Evidence-Guided Schema Normalization for Temporal Tabular Reasoning
Ashish Thanga, Vibhu Dixit, Abhilash Shankarampeta, Vivek Gupta
TL;DR
Temporal reasoning over evolving semi-structured tables is hard for LLMs. The authors recast the problem as text-to-SQL by generating normalized 3NF schemas from infobox timelines, populating a database, and then generating SQL queries guided by the schema. They show that schema quality can outweigh model capacity, achieving 80.39 EM on TransientTables with a Gemini-based config and demonstrating strong cross-model portability. The work highlights the value of hybrid symbolic-systems approaches, where principled schema design and executable queries unlock robust temporal QA beyond raw JSON-table reasoning.
Abstract
Temporal reasoning over evolving semi-structured tables poses a challenge to current QA systems.
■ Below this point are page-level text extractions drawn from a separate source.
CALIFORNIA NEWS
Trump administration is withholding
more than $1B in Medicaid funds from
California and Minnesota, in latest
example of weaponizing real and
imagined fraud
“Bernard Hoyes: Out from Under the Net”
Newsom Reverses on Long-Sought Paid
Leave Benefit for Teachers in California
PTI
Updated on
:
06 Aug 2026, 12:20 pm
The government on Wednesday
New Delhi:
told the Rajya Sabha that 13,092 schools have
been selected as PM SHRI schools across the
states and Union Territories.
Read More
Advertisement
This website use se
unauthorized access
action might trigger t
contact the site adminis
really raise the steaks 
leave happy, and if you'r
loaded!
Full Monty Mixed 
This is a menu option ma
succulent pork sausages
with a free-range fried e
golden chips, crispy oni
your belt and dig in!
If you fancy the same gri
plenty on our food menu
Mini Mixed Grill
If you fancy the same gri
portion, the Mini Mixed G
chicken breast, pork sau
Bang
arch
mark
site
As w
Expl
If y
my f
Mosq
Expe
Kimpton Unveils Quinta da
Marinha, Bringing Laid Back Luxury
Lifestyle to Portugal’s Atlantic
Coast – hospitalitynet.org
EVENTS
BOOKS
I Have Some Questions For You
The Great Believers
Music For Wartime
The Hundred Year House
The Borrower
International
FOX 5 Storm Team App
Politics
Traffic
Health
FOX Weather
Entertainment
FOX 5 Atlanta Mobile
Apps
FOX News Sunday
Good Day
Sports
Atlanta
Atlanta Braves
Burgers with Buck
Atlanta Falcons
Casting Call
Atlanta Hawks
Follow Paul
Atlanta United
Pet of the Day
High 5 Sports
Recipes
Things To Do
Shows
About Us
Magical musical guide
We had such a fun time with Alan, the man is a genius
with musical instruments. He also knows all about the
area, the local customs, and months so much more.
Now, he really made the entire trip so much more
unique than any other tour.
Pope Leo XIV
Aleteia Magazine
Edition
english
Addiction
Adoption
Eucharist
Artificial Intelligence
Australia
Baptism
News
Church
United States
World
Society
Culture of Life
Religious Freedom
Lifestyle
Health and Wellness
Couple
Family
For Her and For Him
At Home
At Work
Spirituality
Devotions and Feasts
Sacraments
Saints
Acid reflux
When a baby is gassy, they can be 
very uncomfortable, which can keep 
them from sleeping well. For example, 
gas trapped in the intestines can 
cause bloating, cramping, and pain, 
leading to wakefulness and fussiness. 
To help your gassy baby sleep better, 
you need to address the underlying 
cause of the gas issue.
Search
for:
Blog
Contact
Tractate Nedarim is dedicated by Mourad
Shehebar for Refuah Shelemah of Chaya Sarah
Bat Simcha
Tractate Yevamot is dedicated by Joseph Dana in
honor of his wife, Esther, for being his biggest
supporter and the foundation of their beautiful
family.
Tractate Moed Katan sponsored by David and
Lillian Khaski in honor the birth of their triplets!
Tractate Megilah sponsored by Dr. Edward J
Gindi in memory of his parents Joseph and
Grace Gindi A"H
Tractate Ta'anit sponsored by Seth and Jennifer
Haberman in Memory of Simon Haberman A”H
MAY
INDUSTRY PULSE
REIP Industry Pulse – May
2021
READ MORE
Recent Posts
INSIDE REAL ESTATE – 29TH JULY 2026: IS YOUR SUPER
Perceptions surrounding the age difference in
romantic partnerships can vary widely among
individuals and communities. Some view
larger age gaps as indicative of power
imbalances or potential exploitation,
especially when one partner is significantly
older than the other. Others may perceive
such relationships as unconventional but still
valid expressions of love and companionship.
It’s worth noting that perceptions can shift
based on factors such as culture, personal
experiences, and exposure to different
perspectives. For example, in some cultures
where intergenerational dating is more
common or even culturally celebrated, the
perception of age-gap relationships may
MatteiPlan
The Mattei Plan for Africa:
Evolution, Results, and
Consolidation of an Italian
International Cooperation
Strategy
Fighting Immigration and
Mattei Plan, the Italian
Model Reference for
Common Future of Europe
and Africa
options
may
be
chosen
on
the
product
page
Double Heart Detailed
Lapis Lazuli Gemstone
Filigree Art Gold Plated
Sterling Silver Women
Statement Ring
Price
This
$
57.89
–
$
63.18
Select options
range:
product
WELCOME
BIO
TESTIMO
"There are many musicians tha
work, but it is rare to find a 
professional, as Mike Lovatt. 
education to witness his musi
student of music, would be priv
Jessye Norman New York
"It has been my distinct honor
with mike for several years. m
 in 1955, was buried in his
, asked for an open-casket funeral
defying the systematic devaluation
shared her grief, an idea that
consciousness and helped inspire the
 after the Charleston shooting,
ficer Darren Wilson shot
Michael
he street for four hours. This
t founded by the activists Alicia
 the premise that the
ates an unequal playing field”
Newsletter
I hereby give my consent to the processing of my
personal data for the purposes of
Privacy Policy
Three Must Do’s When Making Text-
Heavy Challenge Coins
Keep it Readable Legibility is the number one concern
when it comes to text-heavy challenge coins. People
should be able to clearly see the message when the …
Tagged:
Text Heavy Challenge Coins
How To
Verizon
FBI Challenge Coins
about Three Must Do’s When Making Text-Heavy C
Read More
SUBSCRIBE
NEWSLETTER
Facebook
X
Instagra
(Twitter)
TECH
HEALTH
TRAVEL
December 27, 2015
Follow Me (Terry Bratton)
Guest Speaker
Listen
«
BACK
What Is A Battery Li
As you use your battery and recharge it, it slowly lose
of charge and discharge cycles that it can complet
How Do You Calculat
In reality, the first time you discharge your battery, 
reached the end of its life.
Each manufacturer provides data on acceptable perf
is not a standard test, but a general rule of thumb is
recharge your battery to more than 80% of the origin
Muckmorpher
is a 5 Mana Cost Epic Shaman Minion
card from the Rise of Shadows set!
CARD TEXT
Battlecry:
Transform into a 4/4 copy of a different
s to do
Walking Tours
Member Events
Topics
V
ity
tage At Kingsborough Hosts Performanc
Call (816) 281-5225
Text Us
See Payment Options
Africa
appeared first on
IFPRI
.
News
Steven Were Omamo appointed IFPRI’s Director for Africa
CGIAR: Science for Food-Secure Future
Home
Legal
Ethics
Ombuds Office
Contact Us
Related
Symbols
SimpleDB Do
We propose a SQL-based approach that involves (1) generating a 3NF schema from Wikipedia infoboxes, (2) generating SQL queries, and (3) query execution. Our central finding challenges model scaling assumptions: the quality of schema design has a greater impact on QA precision than model capacity. We establish three evidence-based principles: normalization that preserves context, semantic naming that reduces ambiguity, and consistent temporal anchoring. Our best configuration (Gemini 2.5 Flash schema + Gemini-2.0-Flash queries) achieves 80.39 EM, a 16.8\% improvement over the baseline (68.89 EM).